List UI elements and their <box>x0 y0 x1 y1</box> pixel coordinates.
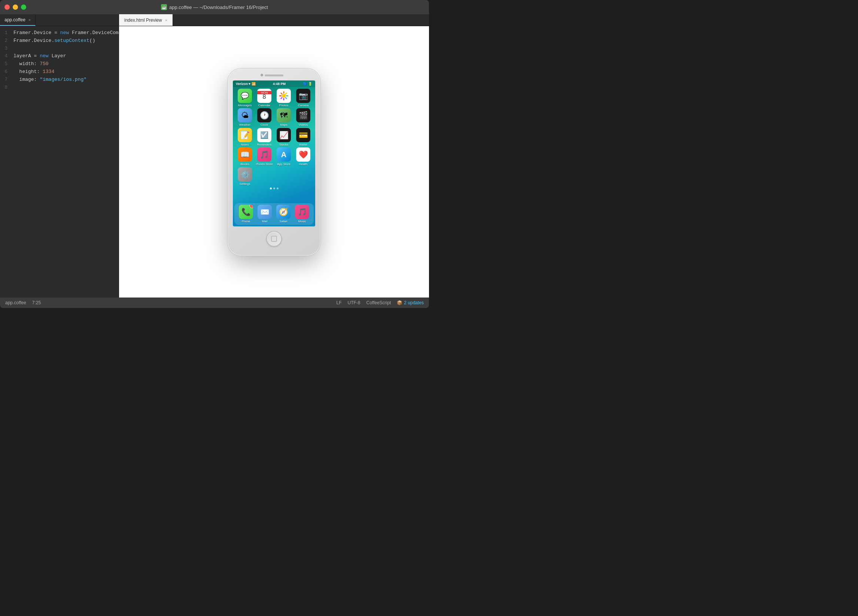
editor-tabs-bar: app.coffee × <box>0 14 119 26</box>
iphone-mockup: Verizon ▾ 📶 4:48 PM 🔵 🔋 <box>228 68 320 256</box>
app-icon-health: ❤️ <box>296 147 310 162</box>
ios-screen: Verizon ▾ 📶 4:48 PM 🔵 🔋 <box>233 81 315 227</box>
list-item[interactable]: ❤️ Health <box>295 147 312 166</box>
list-item[interactable]: 🗺 Maps <box>275 108 292 127</box>
statusbar-position: 7:25 <box>32 300 41 306</box>
app-icon-stocks: 📈 <box>277 128 291 142</box>
maximize-button[interactable] <box>21 5 26 10</box>
page-dot-3 <box>277 188 278 189</box>
tab-preview[interactable]: index.html Preview × <box>119 14 173 26</box>
list-item[interactable]: 🎵 Music <box>294 205 311 223</box>
statusbar-encoding: LF <box>336 300 341 306</box>
list-item[interactable]: A App Store <box>275 147 292 166</box>
list-item[interactable]: Photos <box>275 89 292 107</box>
list-item[interactable]: ✉️ Mail <box>256 205 273 223</box>
code-line-3: 3 <box>0 45 119 53</box>
app-icon-ibooks: 📖 <box>238 147 252 162</box>
statusbar-right: LF UTF-8 CoffeeScript 📦 2 updates <box>336 300 424 306</box>
ios-statusbar: Verizon ▾ 📶 4:48 PM 🔵 🔋 <box>233 81 315 87</box>
ios-app-row-4: 📖 iBooks 🎵 iTunes Store A App Store <box>235 147 313 166</box>
list-item[interactable]: 🎬 Videos <box>295 108 312 127</box>
statusbar-charset: UTF-8 <box>347 300 360 306</box>
tab-close-button[interactable]: × <box>28 18 31 22</box>
list-item[interactable]: 💬 Messages <box>236 89 253 107</box>
code-editor[interactable]: 1 Framer.Device = new Framer.DeviceCompo… <box>0 26 119 298</box>
statusbar-language: CoffeeScript <box>366 300 391 306</box>
app-icon-calendar: MON8 <box>257 89 271 103</box>
page-dots <box>235 188 313 189</box>
tab-app-coffee[interactable]: app.coffee × <box>0 14 36 26</box>
list-item[interactable]: 🕐 Clock <box>256 108 273 127</box>
svg-line-6 <box>286 97 287 98</box>
app-icon-wallet: 💳 <box>296 128 310 142</box>
svg-line-5 <box>281 93 282 94</box>
app-icon-photos <box>277 89 291 103</box>
titlebar: ☕ app.coffee — ~/Downloads/Framer 16/Pro… <box>0 0 429 14</box>
empty-slot-2 <box>275 167 292 186</box>
app-icon-messages: 💬 <box>238 89 252 103</box>
code-line-7: 7 image: "images/ios.png" <box>0 76 119 84</box>
home-button-inner <box>271 236 277 242</box>
svg-point-0 <box>282 94 286 98</box>
page-dot-2 <box>273 188 275 189</box>
ios-app-row-5: ⚙️ Settings <box>235 167 313 186</box>
iphone-bottom <box>232 227 316 251</box>
ios-app-row-2: 🌤 Weather 🕐 Clock 🗺 Maps <box>235 108 313 127</box>
app-icon-camera: 📷 <box>296 89 310 103</box>
code-line-1: 1 Framer.Device = new Framer.DeviceCompo… <box>0 29 119 37</box>
home-button[interactable] <box>266 231 282 247</box>
list-item[interactable]: ☑️ Reminders <box>256 128 273 147</box>
empty-slot-3 <box>295 167 312 186</box>
app-icon: ☕ <box>161 4 167 10</box>
updates-button[interactable]: 📦 2 updates <box>397 300 424 306</box>
list-item[interactable]: 📖 iBooks <box>236 147 253 166</box>
minimize-button[interactable] <box>13 5 18 10</box>
app-icon-videos: 🎬 <box>296 108 310 123</box>
list-item[interactable]: 📈 Stocks <box>275 128 292 147</box>
editor-pane: app.coffee × 1 Framer.Device = new Frame… <box>0 14 119 298</box>
list-item[interactable]: 🌤 Weather <box>236 108 253 127</box>
traffic-lights <box>5 5 26 10</box>
statusbar: app.coffee 7:25 LF UTF-8 CoffeeScript 📦 … <box>0 298 429 308</box>
preview-content: Verizon ▾ 📶 4:48 PM 🔵 🔋 <box>119 26 429 298</box>
ios-apps-grid: 💬 Messages MON8 Calendar <box>233 87 315 203</box>
list-item[interactable]: 📝 Notes <box>236 128 253 147</box>
svg-line-8 <box>281 97 282 98</box>
list-item[interactable]: ⚙️ Settings <box>236 167 253 186</box>
iphone-screen: Verizon ▾ 📶 4:48 PM 🔵 🔋 <box>233 81 315 227</box>
list-item[interactable]: MON8 Calendar <box>256 89 273 107</box>
app-icon-music: 🎵 <box>295 205 309 219</box>
app-icon-clock: 🕐 <box>257 108 271 123</box>
app-icon-weather: 🌤 <box>238 108 252 123</box>
list-item[interactable]: 💳 Wallet <box>295 128 312 147</box>
code-line-6: 6 height: 1334 <box>0 68 119 76</box>
page-dot-1 <box>270 188 272 189</box>
code-line-4: 4 layerA = new Layer <box>0 53 119 60</box>
preview-tabs-bar: index.html Preview × <box>119 14 429 26</box>
close-button[interactable] <box>5 5 10 10</box>
list-item[interactable]: 🧭 Safari <box>275 205 292 223</box>
app-icon-maps: 🗺 <box>277 108 291 123</box>
code-line-8: 8 <box>0 84 119 92</box>
front-camera <box>261 74 263 76</box>
ios-dock: 📞 1 Phone ✉️ Mail 🧭 Saf <box>234 203 314 225</box>
list-item[interactable]: 🎵 iTunes Store <box>256 147 273 166</box>
empty-slot-1 <box>256 167 273 186</box>
app-icon-phone: 📞 1 <box>239 205 253 219</box>
statusbar-filename: app.coffee <box>5 300 26 306</box>
preview-pane: index.html Preview × Verizon <box>119 14 429 298</box>
preview-tab-close-button[interactable]: × <box>165 18 167 22</box>
main-content: app.coffee × 1 Framer.Device = new Frame… <box>0 14 429 298</box>
app-icon-mail: ✉️ <box>258 205 272 219</box>
code-line-2: 2 Framer.Device.setupContext() <box>0 37 119 45</box>
statusbar-left: app.coffee 7:25 <box>5 300 41 306</box>
badge-phone: 1 <box>250 205 253 208</box>
speaker <box>265 74 283 76</box>
app-icon-itunes: 🎵 <box>257 147 271 162</box>
list-item[interactable]: 📞 1 Phone <box>237 205 255 223</box>
app-icon-settings: ⚙️ <box>238 167 252 182</box>
code-line-5: 5 width: 750 <box>0 60 119 68</box>
ios-app-row-3: 📝 Notes ☑️ Reminders 📈 Stocks <box>235 128 313 147</box>
list-item[interactable]: 📷 Camera <box>295 89 312 107</box>
app-icon-safari: 🧭 <box>276 205 291 219</box>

_ _ _ _

Tell how many lines of the listing include the word "CoffeeScript", replying with nothing but the number.

3